Abbiamo visto, parlando della ginestra che sta cannibalizzando il resto della vegetazione alle pendici del Vesuvio, come, spesso, i nostri ecosistemi non vengano minacciati solo dall’incuria e dal lavoro umano, ma anche da squilibri all’interno della natura stessa. Organismi provenienti da altre zone che si sviluppano in modo sproporzionato rispetto agli altri o che, più semplicemente, hanno maggiori possibilità di riproduzione e diventano invasivi per l’ambiente circostante.

E’ quello che sta succedendo sui Monti Lattari, dove Giuseppe di Massa, presidente del Centro di Cultura e Storia di Gragnano e dei Monti Lattari ha lanciato l’allarme: “Una pianta cinese minaccia l’ecosistema della Valle e la stabilità degli antichi mulini”. Il serial killer in questione è l’Ailanto, meglio conosciuto come albero del paradiso, e sta distruggendo completamente la flora locale sostituendosi ad essa. Questo quanto ha raccontato il Mattino.

Si tratta di un albero importato in Europa dagli inglesi nel diciottesimo secolo ed è stato innestato anche in Campania quando si incrementò la produzione di seta: l’ailanto è, infatti, il luogo che i bachi da seta utilizzano per crescere e riprodursi. Dopo un’epidemia, però, la produzione della seta è terminata, mentre gli alberi del paradiso sono rimasti a proliferare. I contadini del luogo li chiamano “fetenti” proprio per l’enorme capacità riproduttiva: basta un solo ramo per far crescere un nuovo arbusto.

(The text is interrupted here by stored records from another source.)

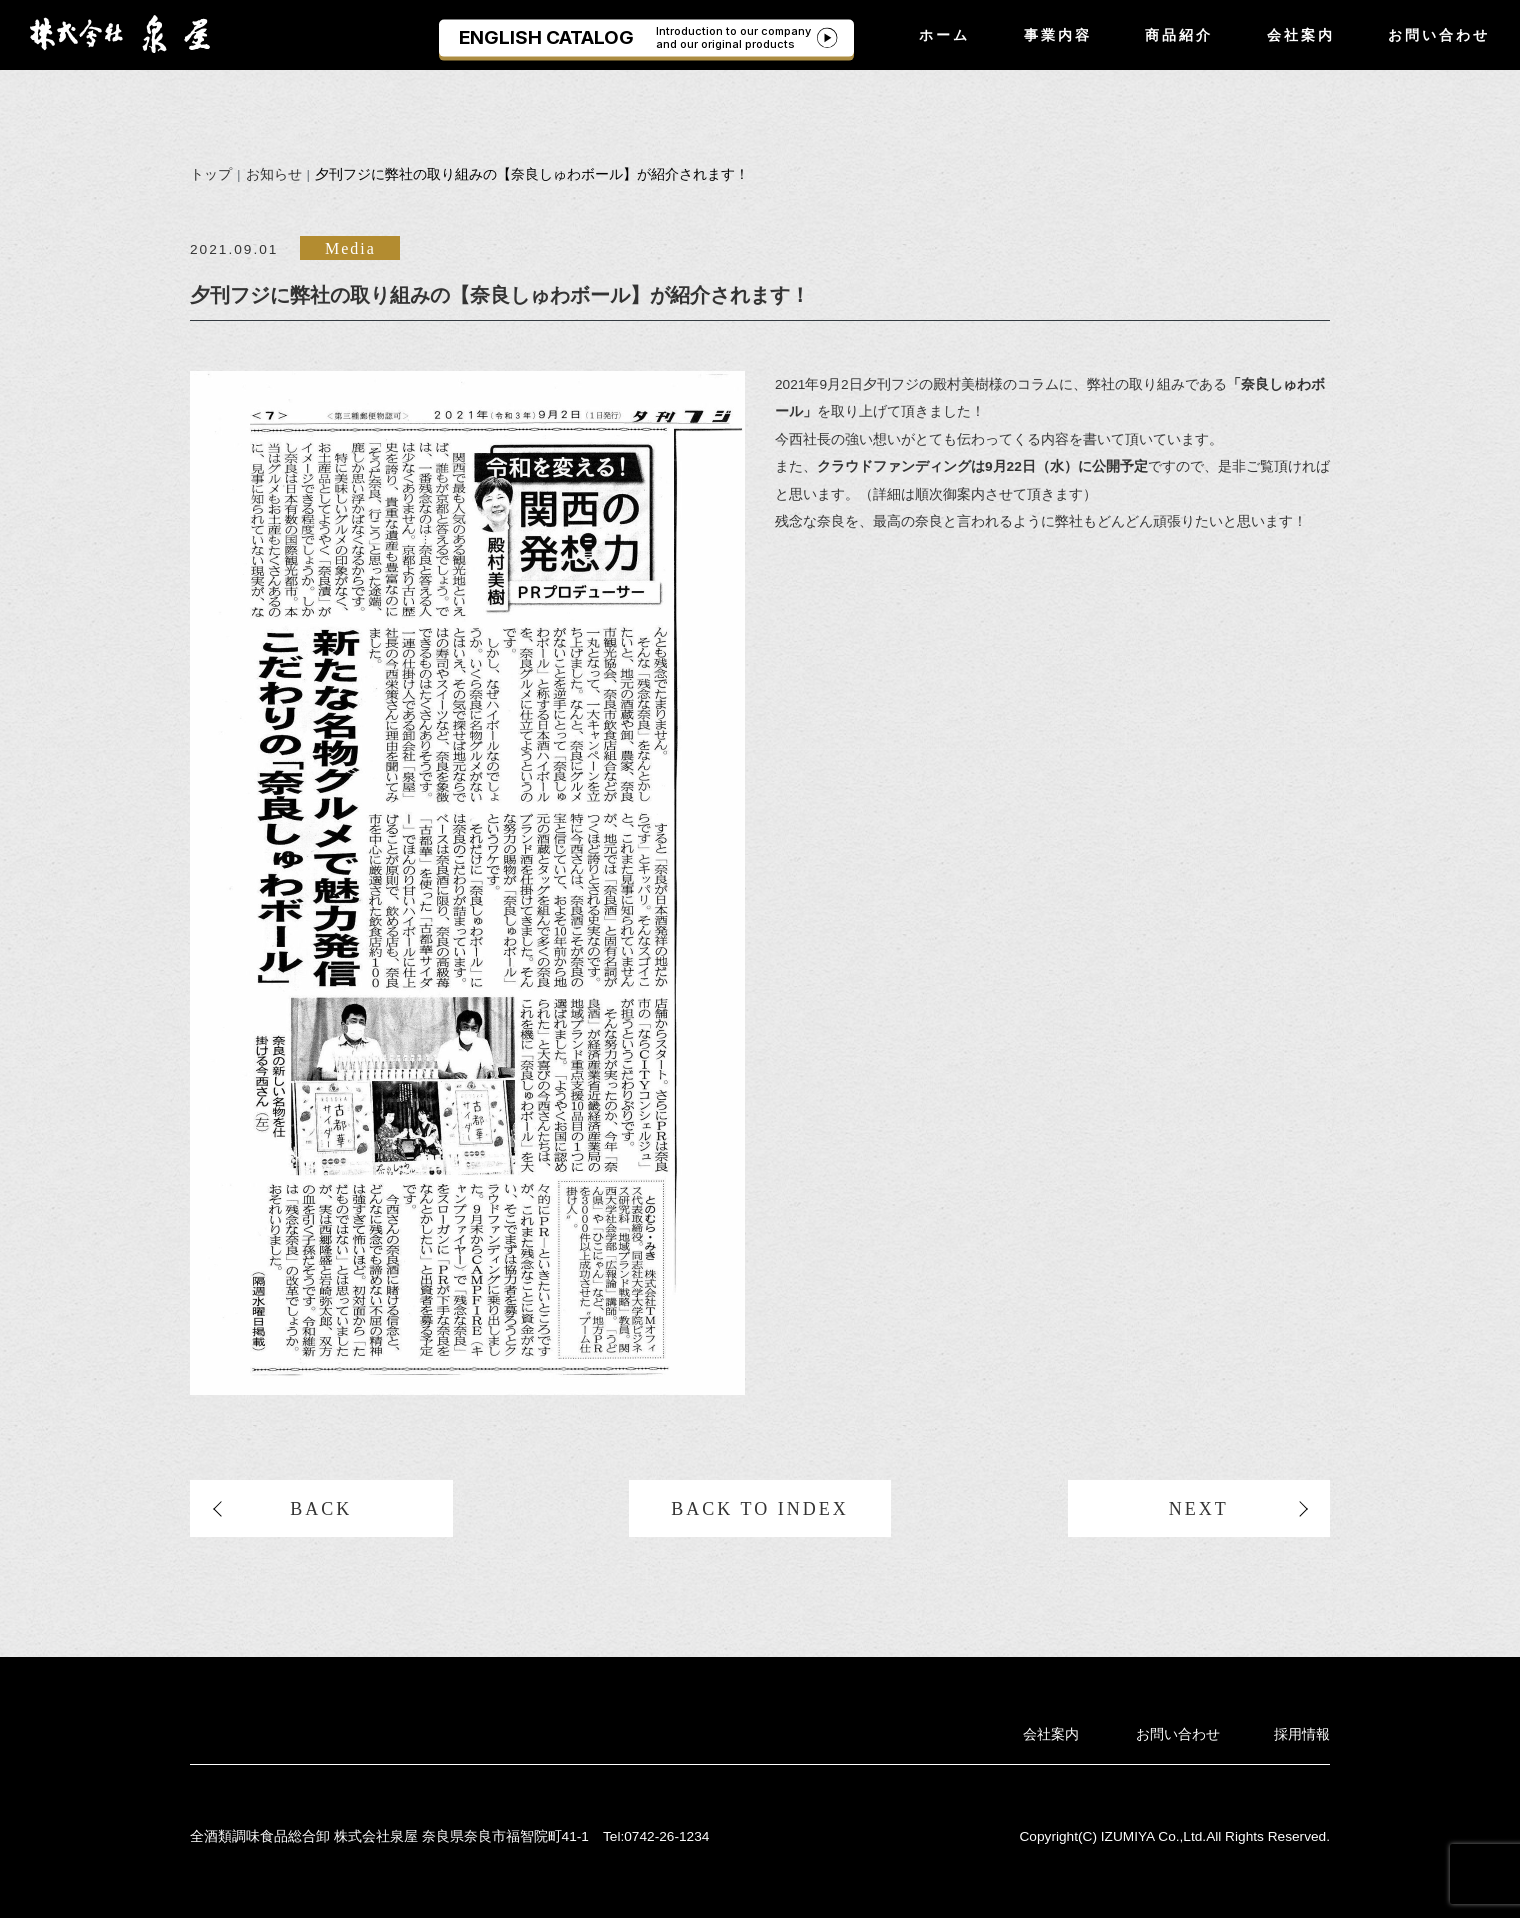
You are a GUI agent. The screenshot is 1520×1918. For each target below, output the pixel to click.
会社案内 (1301, 34)
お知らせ (274, 174)
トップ (211, 174)
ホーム (944, 34)
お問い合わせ (1439, 34)
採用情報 (1302, 1734)
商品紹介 (1179, 34)
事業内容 (1058, 34)
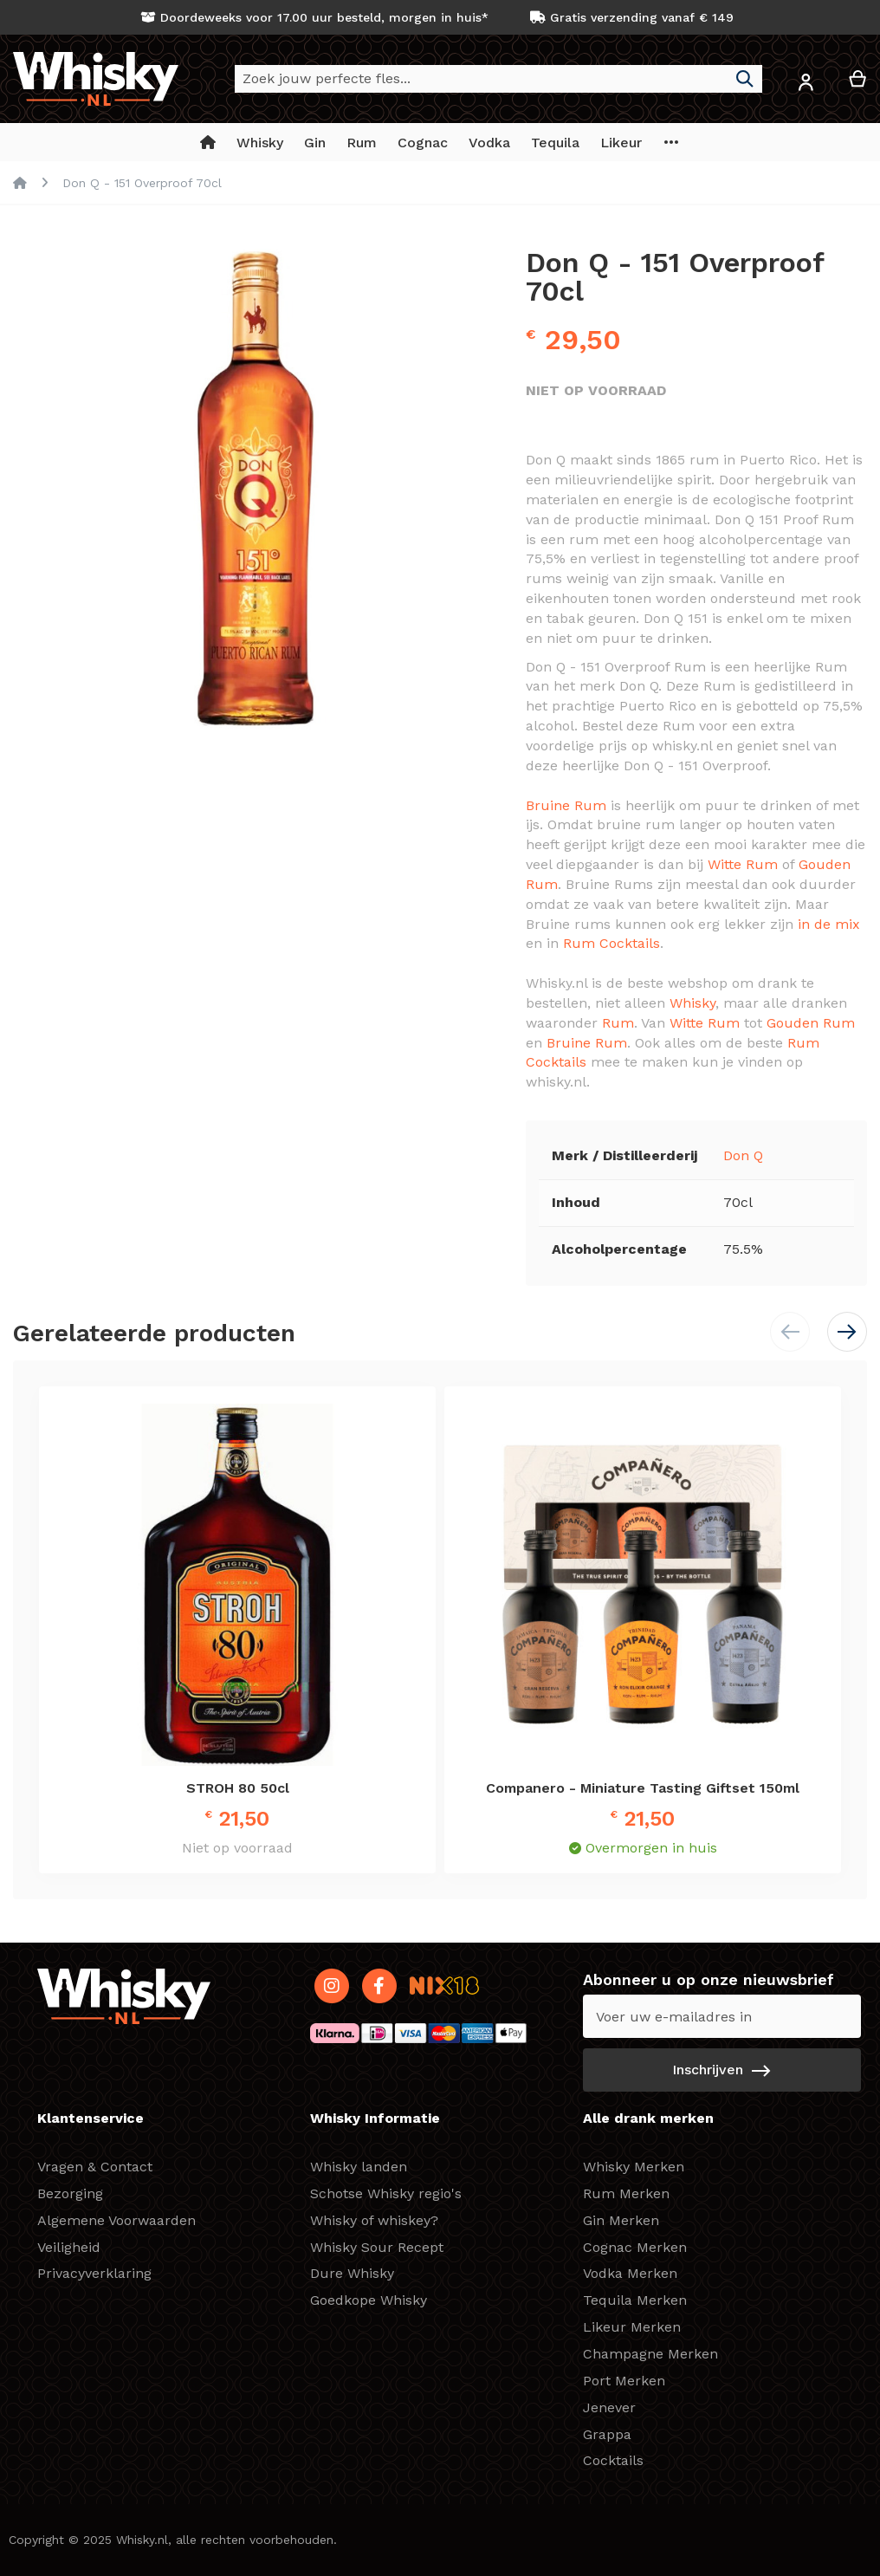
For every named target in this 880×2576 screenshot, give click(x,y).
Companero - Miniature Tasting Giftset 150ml (642, 1788)
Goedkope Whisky (368, 2300)
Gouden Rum (811, 1023)
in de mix (829, 924)
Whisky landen (358, 2166)
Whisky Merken (633, 2166)
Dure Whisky (352, 2273)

Invece, le secrezioni delle foglie, che emanano un odore disgustoso, diffondono nell’aria tossine che avvelenano le altre piante e impediscono la loro riproduzione. Una macchina di distruzione non solo per la flora locale, ma anche per il patrimonio artistico del luogo: le enormi radici degli alberi del paradiso stanno lentamente scavando negli antichi resti della Valle dei Mulini, luogo dall’importanza storica notevole. Per Massa l’unica soluzione è un lavoro volto ad arginare la crescita della pianta ed ad estirpare gli esemplari più fecondi e nocivi.